We’ll be implementing this using the HTML5 canvas API, but the concept works similarly with OpenGL and other platforms (details at the end of the post).

Doing this is easy. First we draw all of the range circles as filled in circles, with the radius of the range radius plus half of the outline thickness. This gives us the total area that we want the range rings to cover, but with the centers filled in.

Next we simply clear the area of the range rings, minus half of the outline thickness. This leaves us with just the outlines that we desire!
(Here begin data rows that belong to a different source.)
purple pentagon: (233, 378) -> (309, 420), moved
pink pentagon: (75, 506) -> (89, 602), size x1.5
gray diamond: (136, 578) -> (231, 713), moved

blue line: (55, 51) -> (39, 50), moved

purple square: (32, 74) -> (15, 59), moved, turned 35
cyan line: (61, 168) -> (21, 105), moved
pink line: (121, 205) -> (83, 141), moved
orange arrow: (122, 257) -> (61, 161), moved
Implementing this in HTML5 Canvas is very easy.

function draw() {
	var i, r;

	//Reset the canvas
	ctx.globalCompositeOperation = 'source-over';
	ctx.clearRect(0, 0, canvas.width, canvas.height);

	//Draw all our range areas to the main canvas.
	//Increase them by half the outline width, this gives us filled in circles over the whole area we want
	ctx.fillStyle = '#f00';
	for (i = rangeRings.length - 1; i >= 0; i--) {
		r = rangeRings[i];

		ctx.beginPath();
		ctx.arc(r.x, r.y, r.size + outlineWidth / 2, 0, 2 * Math.PI, false);
		ctx.closePath();
		ctx.fill();
	}

	//Now we have big red circles

	//Set a composite operation that says "Clear all of the areas we draw"
	ctx.globalCompositeOperation = 'destination-out';
	ctx.fillStyle = 'rgba(0,0,0,1)';

	//Draw the range circles, draw just the area inside the range ring we want to clear
	for (i = rangeRings.length - 1; i >= 0; i--) {
		r = rangeRings[i];

		ctx.beginPath();
		ctx.arc(r.x, r.y, r.size - outlineWidth / 2, 0, 2 * Math.PI, false);
		ctx.closePath();
		ctx.fill();
	}
}

This gives us the following result. Click to add a range ring source at the given position.

This technique can be implemented in OpenGL using the stencil buffer.
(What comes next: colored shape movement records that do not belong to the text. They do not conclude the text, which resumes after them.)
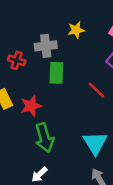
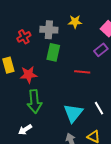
red cross: (17, 60) -> (24, 37), turned 32
red line: (97, 90) -> (82, 72), turned -49

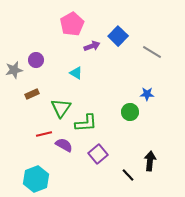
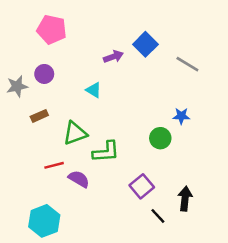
pink pentagon: (72, 24) -> (52, 30), moved, turned -30
green triangle: (61, 108) -> (75, 133), turned 35
purple square: (98, 154) -> (142, 186), moved

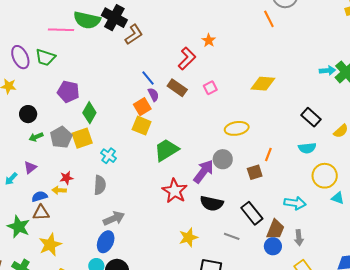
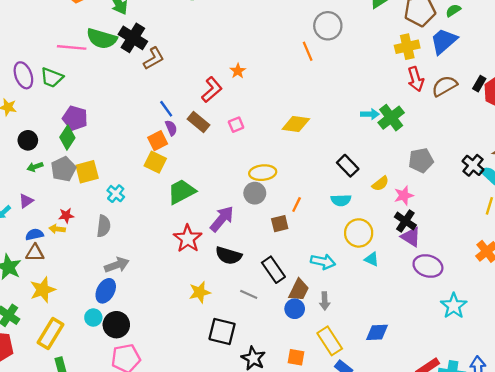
green diamond: (89, 113) -> (67, 138), moved
gray circle: (223, 159) -> (255, 193), moved

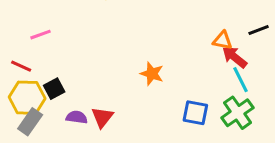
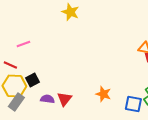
orange star: (152, 74) -> (103, 94), moved
blue square: (195, 113) -> (133, 104), moved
  • First clear and enable the stencil buffer
  • Set drawing to only draw to the stencil buffer and replace the existing content, writing ‘1’ to the stencil
  • Draw all of the circles, padded by half the outline thickness (this gives us a stencil full of 1s where the range rings are)
  • Change the stencil write to replace the existing with 0
  • Draw all of the circles, inset by half the outline thickness (this leaves us with just 1s in the outline locations)
  • Enable color rendering and set to only render where the stencil is 1
  • Draw all of the circles, padded by half the outline thickness

There is a very good post on stackoverflow with example code doing this

If you were drawing in 3d (Like Planetary Annihilation / Supreme Commander 2), the resulting texture could then be drawn on the terrain as a decal. (Okay, they probably use something way better than this to draw their range rings, but this might work).